* _About this task_: Your copy should match the records exactly, except that no pictures appear in it.

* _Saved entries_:
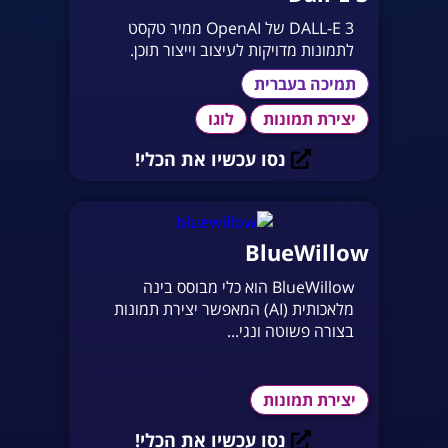
DALL-E 3 של OpenAI ממיר טקסט
לתמונות מדויקות לעיצוב וייצור תוכן.
תמיכה בעברית
יצירת תמונות
לוגו
נסו עכשיו את הכלי!
BlueWillow
BlueWillow הוא כלי מבוסס בינה
מלאכותית (AI) המאפשר יצירת תמונות
בצורה פשוטה ונגי...
יצירת תמונות
נסו עכשיו את הכלי!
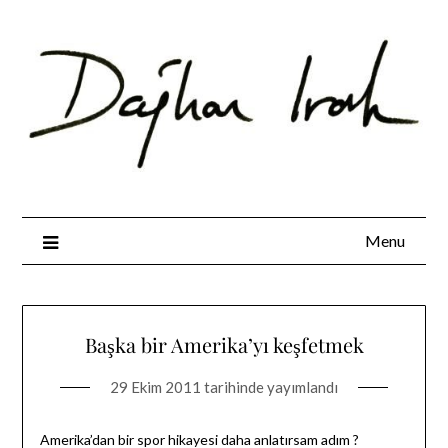
Skip
to
content
Menu
Başka bir Amerika’yı keşfetmek
29 Ekim 2011
tarihinde yayımlandı
Amerika’dan bir spor hikayesi daha anlatırsam adım ?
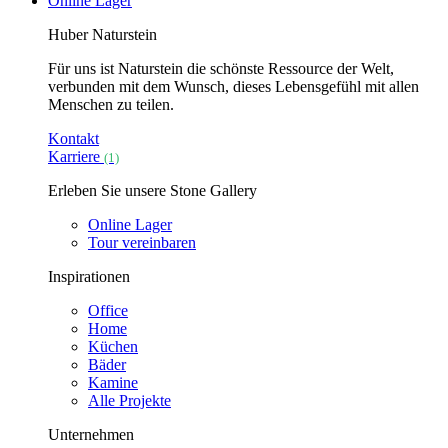
Online Lager
Huber Naturstein
Für uns ist Naturstein die schönste Ressource der Welt,
verbunden mit dem Wunsch, dieses Lebensgefühl mit allen
Menschen zu teilen.
Kontakt
Karriere
(1)
Erleben Sie unsere Stone Gallery
Online Lager
Tour vereinbaren
Inspirationen
Office
Home
Küchen
Bäder
Kamine
Alle Projekte
Unternehmen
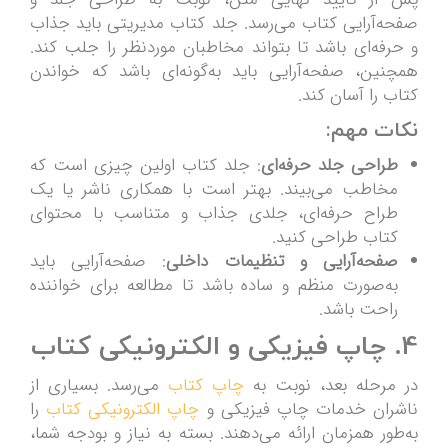
صفحه‌آرایی کتاب می‌رسد. جلد کتاب مدیریتی باید جذاب
و حرفه‌ای باشد تا بتواند مخاطبان موردنظر را جلب کند.
همچنین، صفحه‌آرایی باید به‌گونه‌ای باشد که خواندن
کتاب را آسان کند.
نکات مهم:
طراحی جلد حرفه‌ای
: جلد کتاب اولین چیزی است که
مخاطب می‌بیند. بهتر است با همکاری ناشر یا یک
طراح حرفه‌ای، جلدی جذاب و متناسب با محتوای
کتاب طراحی کنید.
صفحه‌آرایی و تنظیمات داخلی
: صفحه‌آرایی باید
به‌صورت منظم و ساده باشد تا مطالعه برای خواننده
راحت باشد.
4. چاپ فیزیکی و الکترونیکی کتاب
در مرحله بعد، نوبت به
چاپ کتاب
می‌رسد. بسیاری از
ناشران خدمات چاپ فیزیکی و
چاپ الکترونیکی کتاب
را
به‌طور همزمان ارائه می‌دهند. بسته به نیاز و بودجه شما،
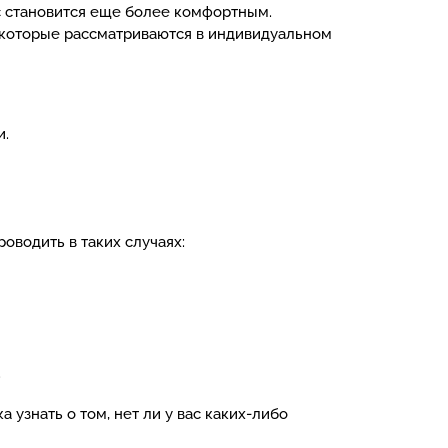
с становится еще более комфортным.
 которые рассматриваются в индивидуальном
и.
оводить в таких случаях:
.
 узнать о том, нет ли у вас каких-либо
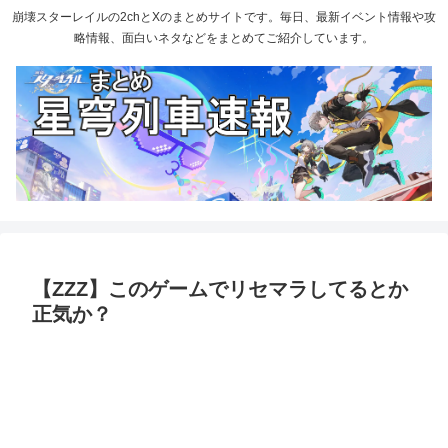
崩壊スターレイルの2chとXのまとめサイトです。毎日、最新イベント情報や攻
略情報、面白いネタなどをまとめてご紹介しています。
【ZZZ】このゲームでリセマラしてるとか
正気か？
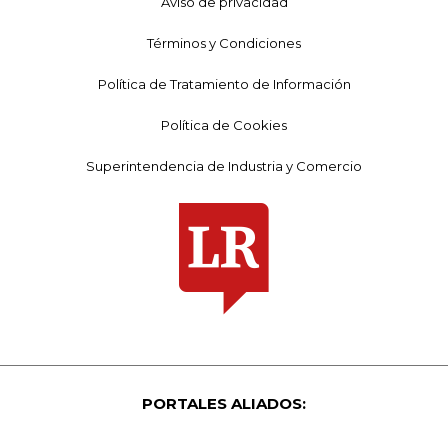
Aviso de privacidad
Términos y Condiciones
Política de Tratamiento de Información
Política de Cookies
Superintendencia de Industria y Comercio
PORTALES ALIADOS:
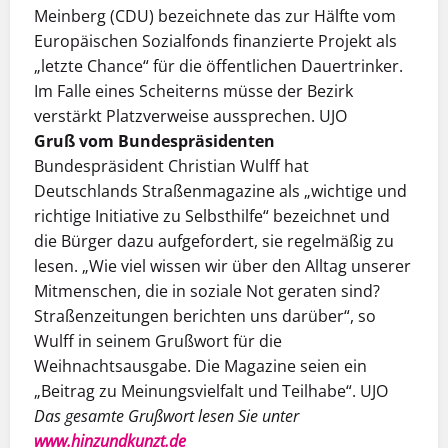
Meinberg (CDU) bezeichnete das zur Hälfte vom
Europäischen Sozialfonds finanzierte Projekt als
„letzte Chance“ für die öffentlichen Dauertrinker.
Im Falle eines Scheiterns müsse der Bezirk
verstärkt Platzverweise aussprechen. UJO
Gruß vom Bundespräsidenten
Bundespräsident Christian Wulff hat
Deutschlands Straßenmagazine als „wichtige und
richtige Initiative zu Selbst­hilfe“ bezeichnet und
die Bürger dazu aufgefordert, sie regelmäßig zu
lesen. „Wie viel wissen wir über den Alltag unserer
Mitmenschen, die in soziale Not geraten sind?
Straßenzeitungen berichten uns darüber“, so
Wulff in seinem Grußwort für die
Weihnachtsausgabe. Die Magazine seien ein
„Beitrag zu Meinungsvielfalt und Teilhabe“. UJO
Das gesamte Grußwort lesen Sie unter
www.hinzundkunzt.de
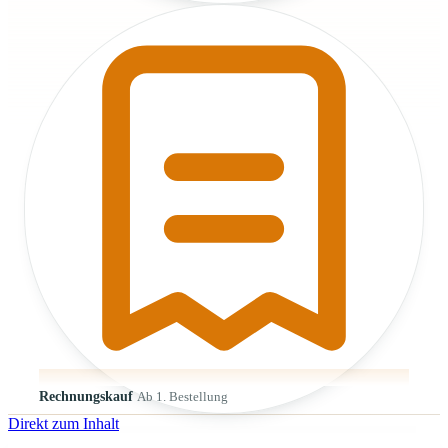
Rechnungskauf
Ab 1. Bestellung
Direkt zum Inhalt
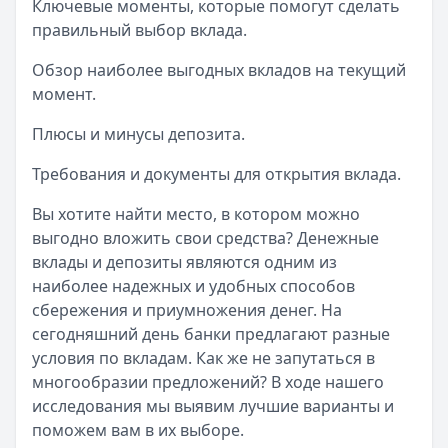
Ключевые моменты, которые помогут сделать
Читать статью
правильный выбор вклада.
Как закрыть вклад?
Кратко:
Закрытие вклада требует внимания к условиям 
Обзор наиболее выгодных вкладов на текущий
Опубликовано:
17 ноября 2025 г.
момент.
Категория:
Вклады
Плюсы и минусы депозита.
Читать статью
​Агентство по страхованию вкладов
Требования и документы для открытия вклада.
Кратко:
Ищете выгодный кредит? Сегодня можно оформить
Опубликовано:
17 ноября 2025 г.
Вы хотите найти место, в котором можно
Категория:
Вклады
выгодно вложить свои средства? Денежные
Читать статью
вклады и депозиты являются одним из
Все статьи
наиболее надежных и удобных способов
сбережения и приумножения денег. На
сегодняшний день банки предлагают разные
условия по вкладам. Как же не запутаться в
многообразии предложений? В ходе нашего
исследования мы выявим лучшие варианты и
поможем вам в их выборе.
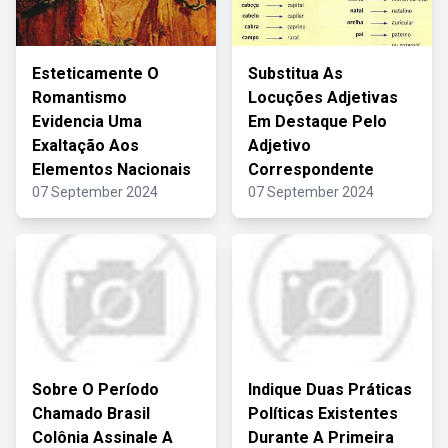
Esteticamente O
Substitua As
Romantismo
Locuções Adjetivas
Evidencia Uma
Em Destaque Pelo
Exaltação Aos
Adjetivo
Elementos Nacionais
Correspondente
07 September 2024
07 September 2024
Sobre O Período
Indique Duas Práticas
Chamado Brasil
Políticas Existentes
Colônia Assinale A
Durante A Primeira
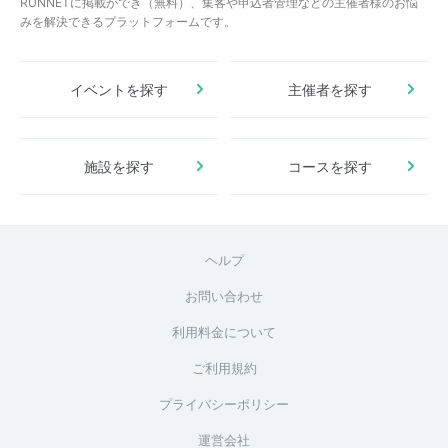
RUNNETに掲載ができ（無料）、集客や申込者管理などの主催者様のお悩
みを解決できるプラットフォームです。
イベントを探す
主催者を探す
施設を探す
コースを探す
ヘルプ
お問い合わせ
利用料金について
ご利用規約
プライバシーポリシー
運営会社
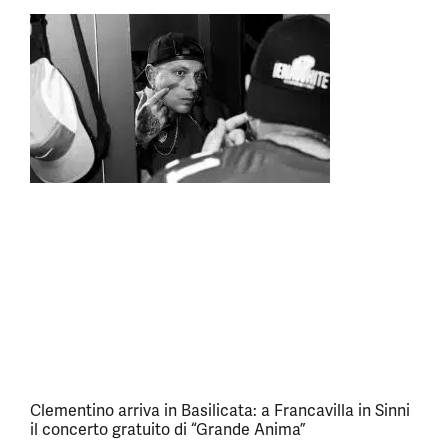
Clementino arriva in Basilicata: a Francavilla in Sinni
il concerto gratuito di “Grande Anima”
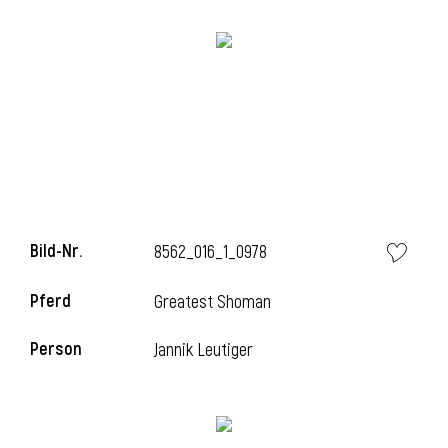
i
Bild-Nr.
8562_016_1_0978
Pferd
Greatest Shoman
Person
Jannik Leutiger
i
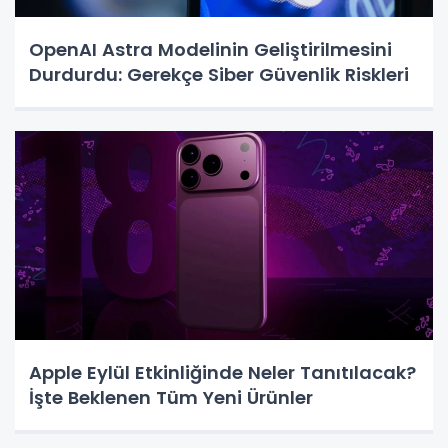
OpenAI Astra Modelinin Geliştirilmesini
Durdurdu: Gerekçe Siber Güvenlik Riskleri
Apple Eylül Etkinliğinde Neler Tanıtılacak?
İşte Beklenen Tüm Yeni Ürünler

* _Result for this exercise_:
DALL-E 3 של OpenAI ממיר טקסט
לתמונות מדויקות לעיצוב וייצור תוכן.
תמיכה בעברית
יצירת תמונות
לוגו
נסו עכשיו את הכלי!
BlueWillow
BlueWillow הוא כלי מבוסס בינה
מלאכותית (AI) המאפשר יצירת תמונות
בצורה פשוטה ונגי...
יצירת תמונות
נסו עכשיו את הכלי!
Skip
to
content
Menu
Başka bir Amerika’yı keşfetmek
29 Ekim 2011
tarihinde yayımlandı
Amerika’dan bir spor hikayesi daha anlatırsam adım ?
Online Lager
Huber Naturstein
Für uns ist Naturstein die schönste Ressource der Welt,
verbunden mit dem Wunsch, dieses Lebensgefühl mit allen
Menschen zu teilen.
Kontakt
Karriere
(1)
Erleben Sie unsere Stone Gallery
Online Lager
Tour vereinbaren
Inspirationen
Office
Home
Küchen
Bäder
Kamine
Alle Projekte
Unternehmen
صفحه‌آرایی کتاب می‌رسد. جلد کتاب مدیریتی باید جذاب
و حرفه‌ای باشد تا بتواند مخاطبان موردنظر را جلب کند.
همچنین، صفحه‌آرایی باید به‌گونه‌ای باشد که خواندن
کتاب را آسان کند.
نکات مهم:
طراحی جلد حرفه‌ای
: جلد کتاب اولین چیزی است که
مخاطب می‌بیند. بهتر است با همکاری ناشر یا یک
طراح حرفه‌ای، جلدی جذاب و متناسب با محتوای
کتاب طراحی کنید.
صفحه‌آرایی و تنظیمات داخلی
: صفحه‌آرایی باید
به‌صورت منظم و ساده باشد تا مطالعه برای خواننده
راحت باشد.
4. چاپ فیزیکی و الکترونیکی کتاب
در مرحله بعد، نوبت به
چاپ کتاب
می‌رسد. بسیاری از
ناشران خدمات چاپ فیزیکی و
چاپ الکترونیکی کتاب
را
به‌طور همزمان ارائه می‌دهند. بسته به نیاز و بودجه شما،
с становится еще более комфортным.
 которые рассматриваются в индивидуальном
и.
оводить в таких случаях:
.
 узнать о том, нет ли у вас каких-либо
崩壊スターレイルの2chとXのまとめサイトです。毎日、最新イベント情報や攻
略情報、面白いネタなどをまとめてご紹介しています。
【ZZZ】このゲームでリセマラしてるとか
正気か？
Aviso de privacidad
Términos y Condiciones
Política de Tratamiento de Información
Política de Cookies
Superintendencia de Industria y Comercio
PORTALES ALIADOS:
Meinberg (CDU) bezeichnete das zur Hälfte vom
Europäischen Sozialfonds finanzierte Projekt als
„letzte Chance“ für die öffentlichen Dauertrinker.
Im Falle eines Scheiterns müsse der Bezirk
verstärkt Platzverweise aussprechen. UJO
Gruß vom Bundespräsidenten
Bundespräsident Christian Wulff hat
Deutschlands Straßenmagazine als „wichtige und
richtige Initiative zu Selbst­hilfe“ bezeichnet und
die Bürger dazu aufgefordert, sie regelmäßig zu
lesen. „Wie viel wissen wir über den Alltag unserer
Mitmenschen, die in soziale Not geraten sind?
Straßenzeitungen berichten uns darüber“, so
Wulff in seinem Grußwort für die
Weihnachtsausgabe. Die Magazine seien ein
„Beitrag zu Meinungsvielfalt und Teilhabe“. UJO
Das gesamte Grußwort lesen Sie unter
www.hinzundkunzt.de
Rechnungskauf
Ab 1. Bestellung
Direkt zum Inhalt
Ключевые моменты, которые помогут сделать
Читать статью
правильный выбор вклада.
Как закрыть вклад?
Кратко:
Закрытие вклада требует внимания к условиям 
Обзор наиболее выгодных вкладов на текущий
Опубликовано:
17 ноября 2025 г.
момент.
Категория:
Вклады
Плюсы и минусы депозита.
Читать статью
​Агентство по страхованию вкладов
Требования и документы для открытия вклада.
Кратко:
Ищете выгодный кредит? Сегодня можно оформить
Опубликовано:
17 ноября 2025 г.
Вы хотите найти место, в котором можно
Категория:
Вклады
выгодно вложить свои средства? Денежные
Читать статью
вклады и депозиты являются одним из
Все статьи
наиболее надежных и удобных способов
сбережения и приумножения денег. На
сегодняшний день банки предлагают разные
условия по вкладам. Как же не запутаться в
многообразии предложений? В ходе нашего
исследования мы выявим лучшие варианты и
поможем вам в их выборе.
Esteticamente O
Substitua As
Romantismo
Locuções Adjetivas
Evidencia Uma
Em Destaque Pelo
Exaltação Aos
Adjetivo
Elementos Nacionais
Correspondente
07 September 2024
07 September 2024
Sobre O Período
Indique Duas Práticas
Chamado Brasil
Políticas Existentes
Colônia Assinale A
Durante A Primeira
RUNNETに掲載ができ（無料）、集客や申込者管理などの主催者様のお悩
みを解決できるプラットフォームです。
イベントを探す
主催者を探す
施設を探す
コースを探す
ヘルプ
お問い合わせ
利用料金について
ご利用規約
プライバシーポリシー
運営会社
Clementino arriva in Basilicata: a Francavilla in Sinni
il concerto gratuito di “Grande Anima”
i
Bild-Nr.
8562_016_1_0978
Pferd
Greatest Shoman
Person
Jannik Leutiger
i
OpenAI Astra Modelinin Geliştirilmesini
Durdurdu: Gerekçe Siber Güvenlik Riskleri
Apple Eylül Etkinliğinde Neler Tanıtılacak?
İşte Beklenen Tüm Yeni Ürünler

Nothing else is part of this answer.